§ ABOUT THIS TASK
Once every line containing "tako" has been counted, report the total for the data and nothing else.

Page-level text extractions:
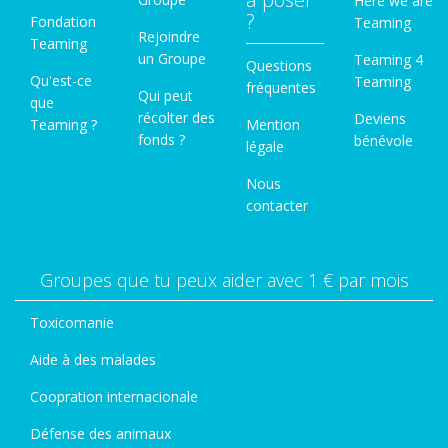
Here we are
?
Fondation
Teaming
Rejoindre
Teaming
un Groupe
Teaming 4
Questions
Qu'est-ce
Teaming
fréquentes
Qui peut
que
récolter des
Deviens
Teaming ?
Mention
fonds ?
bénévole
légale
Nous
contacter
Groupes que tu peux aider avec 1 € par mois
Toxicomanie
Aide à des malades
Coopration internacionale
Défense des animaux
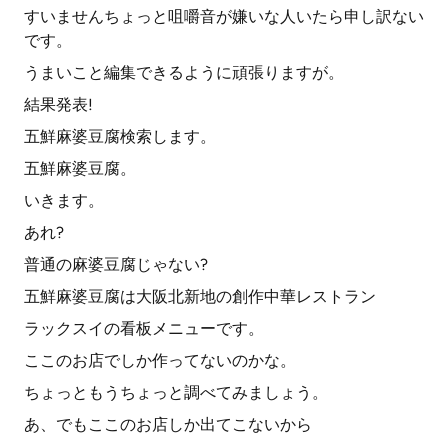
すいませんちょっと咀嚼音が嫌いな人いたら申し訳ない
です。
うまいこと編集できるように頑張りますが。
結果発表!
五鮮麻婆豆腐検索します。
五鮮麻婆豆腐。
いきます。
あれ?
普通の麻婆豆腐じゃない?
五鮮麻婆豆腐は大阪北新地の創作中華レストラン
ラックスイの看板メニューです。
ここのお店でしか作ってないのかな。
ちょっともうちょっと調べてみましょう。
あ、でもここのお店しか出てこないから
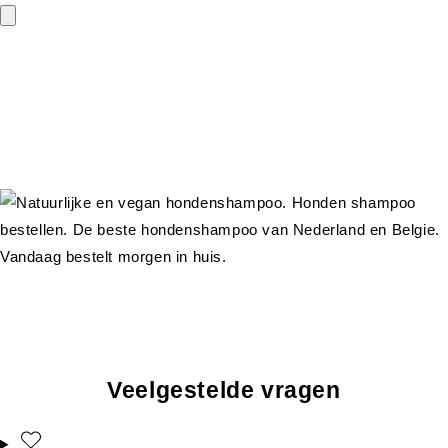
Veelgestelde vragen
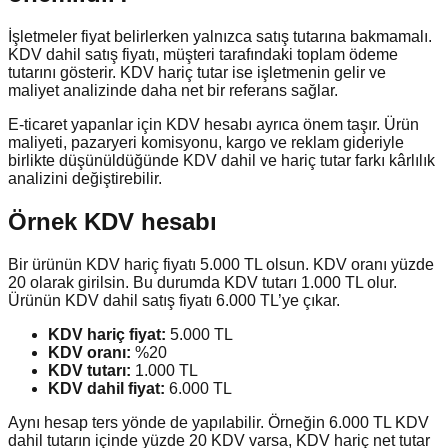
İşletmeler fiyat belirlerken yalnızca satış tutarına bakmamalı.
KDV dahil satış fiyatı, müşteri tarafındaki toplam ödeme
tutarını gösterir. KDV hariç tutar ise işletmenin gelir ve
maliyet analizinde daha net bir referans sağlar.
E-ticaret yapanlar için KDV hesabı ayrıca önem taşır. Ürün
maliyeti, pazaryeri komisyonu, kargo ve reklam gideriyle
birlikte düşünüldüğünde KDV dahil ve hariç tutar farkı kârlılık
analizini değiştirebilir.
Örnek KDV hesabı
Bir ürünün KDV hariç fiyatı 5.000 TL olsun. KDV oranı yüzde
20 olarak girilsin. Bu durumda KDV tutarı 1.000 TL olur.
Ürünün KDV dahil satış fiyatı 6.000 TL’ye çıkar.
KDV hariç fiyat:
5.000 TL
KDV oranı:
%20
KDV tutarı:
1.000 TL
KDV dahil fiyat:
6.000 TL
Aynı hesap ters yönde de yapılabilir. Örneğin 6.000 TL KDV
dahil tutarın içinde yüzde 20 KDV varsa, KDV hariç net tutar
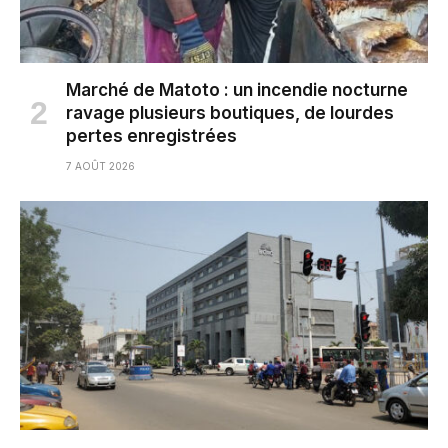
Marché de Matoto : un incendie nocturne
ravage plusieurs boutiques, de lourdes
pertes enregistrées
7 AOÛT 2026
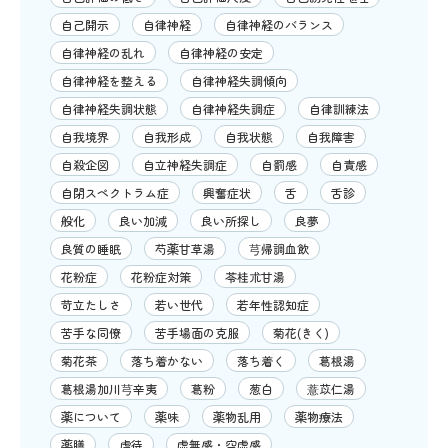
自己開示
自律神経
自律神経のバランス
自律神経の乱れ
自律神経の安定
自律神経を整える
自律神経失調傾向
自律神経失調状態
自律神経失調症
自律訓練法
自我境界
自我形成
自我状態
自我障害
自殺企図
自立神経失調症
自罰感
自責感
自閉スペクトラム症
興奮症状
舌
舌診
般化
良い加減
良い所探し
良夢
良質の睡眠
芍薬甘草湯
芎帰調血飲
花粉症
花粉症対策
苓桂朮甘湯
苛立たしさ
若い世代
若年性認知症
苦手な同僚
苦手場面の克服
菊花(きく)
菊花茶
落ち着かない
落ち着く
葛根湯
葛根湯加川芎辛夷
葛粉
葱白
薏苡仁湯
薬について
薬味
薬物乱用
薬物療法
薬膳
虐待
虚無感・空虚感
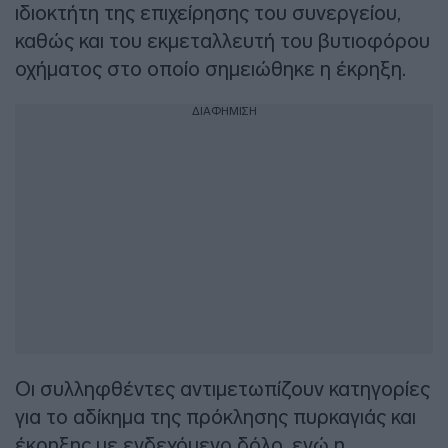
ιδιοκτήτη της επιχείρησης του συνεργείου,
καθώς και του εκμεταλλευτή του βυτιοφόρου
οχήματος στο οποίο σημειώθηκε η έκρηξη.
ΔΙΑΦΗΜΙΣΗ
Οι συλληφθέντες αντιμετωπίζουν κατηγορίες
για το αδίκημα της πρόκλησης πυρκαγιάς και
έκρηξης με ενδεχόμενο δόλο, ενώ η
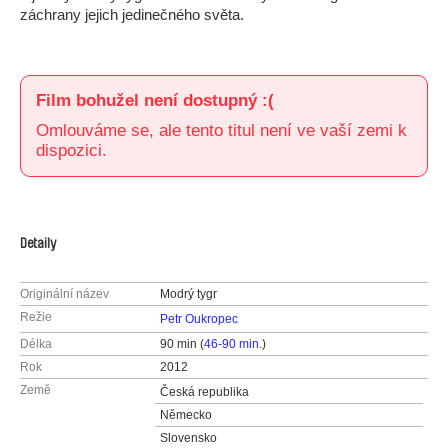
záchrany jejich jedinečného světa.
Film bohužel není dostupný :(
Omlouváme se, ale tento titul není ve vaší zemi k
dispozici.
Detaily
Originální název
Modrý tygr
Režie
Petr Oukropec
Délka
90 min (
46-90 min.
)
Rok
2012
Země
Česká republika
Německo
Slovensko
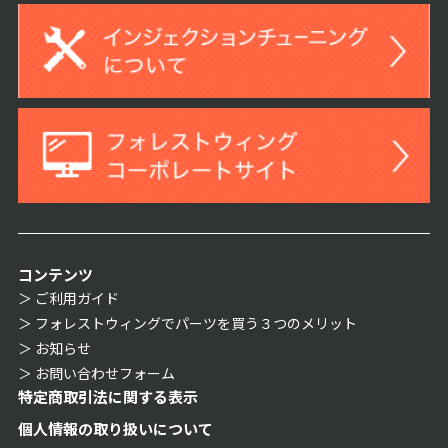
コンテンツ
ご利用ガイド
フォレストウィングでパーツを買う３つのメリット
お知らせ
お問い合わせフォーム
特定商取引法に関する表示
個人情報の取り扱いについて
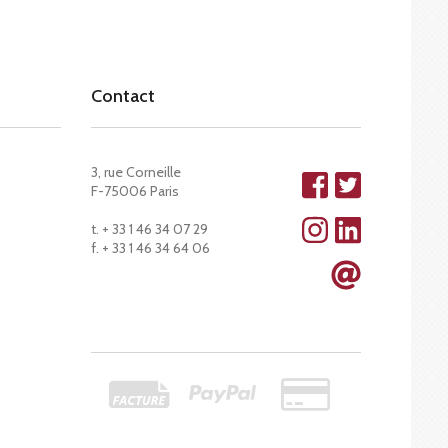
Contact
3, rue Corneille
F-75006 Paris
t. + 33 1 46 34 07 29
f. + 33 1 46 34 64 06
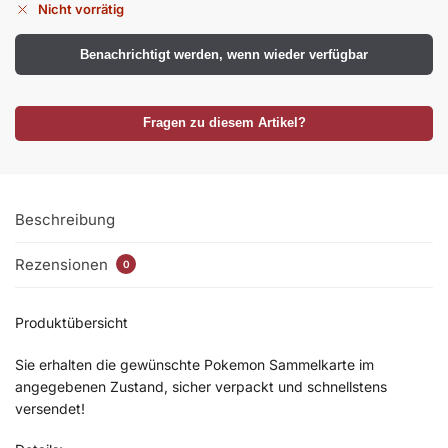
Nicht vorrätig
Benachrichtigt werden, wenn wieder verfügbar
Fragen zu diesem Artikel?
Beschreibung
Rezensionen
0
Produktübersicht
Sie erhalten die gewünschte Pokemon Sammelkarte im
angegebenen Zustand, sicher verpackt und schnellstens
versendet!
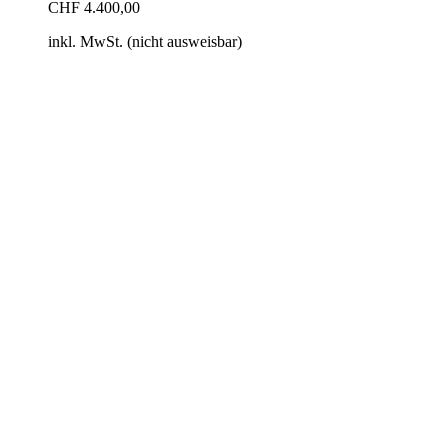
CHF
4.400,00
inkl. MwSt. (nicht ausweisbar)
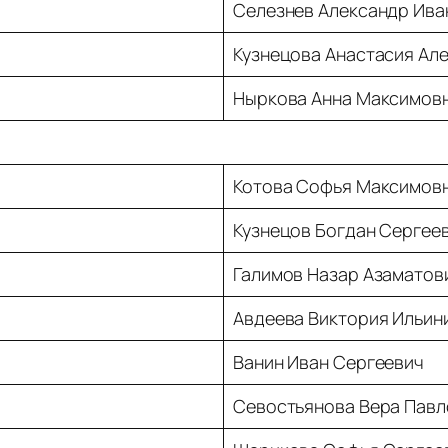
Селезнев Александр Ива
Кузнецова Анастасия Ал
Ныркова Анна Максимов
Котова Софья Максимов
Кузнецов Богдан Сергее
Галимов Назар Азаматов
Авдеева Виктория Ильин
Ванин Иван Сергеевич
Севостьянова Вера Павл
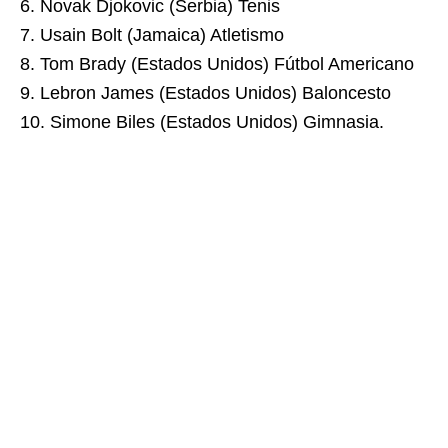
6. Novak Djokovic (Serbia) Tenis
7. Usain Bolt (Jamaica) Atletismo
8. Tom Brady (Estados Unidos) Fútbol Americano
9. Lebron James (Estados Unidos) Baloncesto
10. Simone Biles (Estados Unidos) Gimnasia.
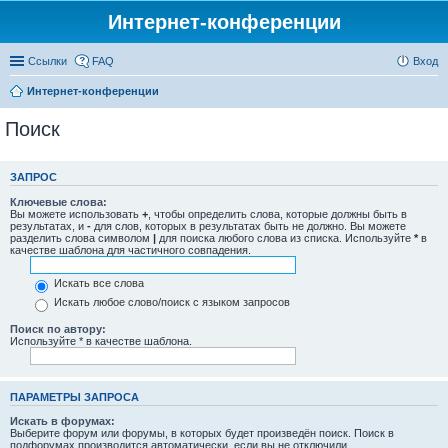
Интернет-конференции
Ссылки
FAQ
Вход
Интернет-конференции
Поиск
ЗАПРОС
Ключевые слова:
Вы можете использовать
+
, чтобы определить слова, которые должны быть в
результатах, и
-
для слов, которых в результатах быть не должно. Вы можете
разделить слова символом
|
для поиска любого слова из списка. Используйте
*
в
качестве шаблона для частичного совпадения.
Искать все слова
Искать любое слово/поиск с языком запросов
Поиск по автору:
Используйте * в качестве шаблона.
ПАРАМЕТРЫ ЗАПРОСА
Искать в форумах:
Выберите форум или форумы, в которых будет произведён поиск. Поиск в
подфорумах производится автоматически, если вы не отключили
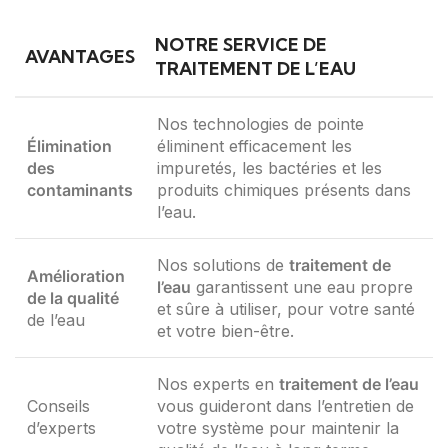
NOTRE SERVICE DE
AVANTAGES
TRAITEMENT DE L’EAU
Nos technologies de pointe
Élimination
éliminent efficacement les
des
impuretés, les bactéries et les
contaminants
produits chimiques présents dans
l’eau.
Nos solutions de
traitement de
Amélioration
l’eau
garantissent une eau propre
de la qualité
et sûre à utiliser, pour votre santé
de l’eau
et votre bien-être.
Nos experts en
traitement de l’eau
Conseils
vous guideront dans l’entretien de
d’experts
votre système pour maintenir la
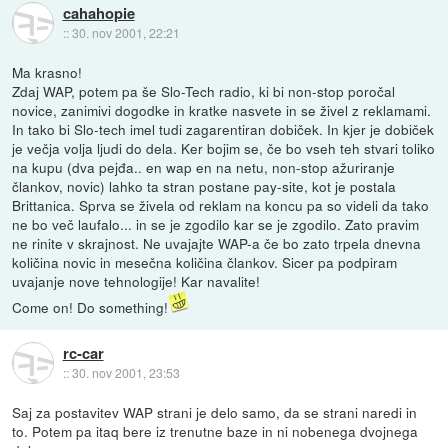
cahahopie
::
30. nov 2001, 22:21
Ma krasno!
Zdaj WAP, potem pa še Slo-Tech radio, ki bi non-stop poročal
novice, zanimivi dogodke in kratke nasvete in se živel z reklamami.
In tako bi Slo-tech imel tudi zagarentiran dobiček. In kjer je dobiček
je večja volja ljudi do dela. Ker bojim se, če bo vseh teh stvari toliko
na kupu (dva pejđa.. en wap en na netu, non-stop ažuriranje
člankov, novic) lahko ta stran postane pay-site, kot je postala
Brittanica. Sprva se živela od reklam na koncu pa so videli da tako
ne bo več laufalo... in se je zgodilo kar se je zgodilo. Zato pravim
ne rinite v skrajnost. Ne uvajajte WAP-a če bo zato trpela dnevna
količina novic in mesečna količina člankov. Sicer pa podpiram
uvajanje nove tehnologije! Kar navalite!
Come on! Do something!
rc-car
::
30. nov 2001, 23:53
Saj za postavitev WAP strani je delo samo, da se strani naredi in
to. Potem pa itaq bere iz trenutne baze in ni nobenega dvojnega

§ RESPONSE TO THIS EXERCISE
2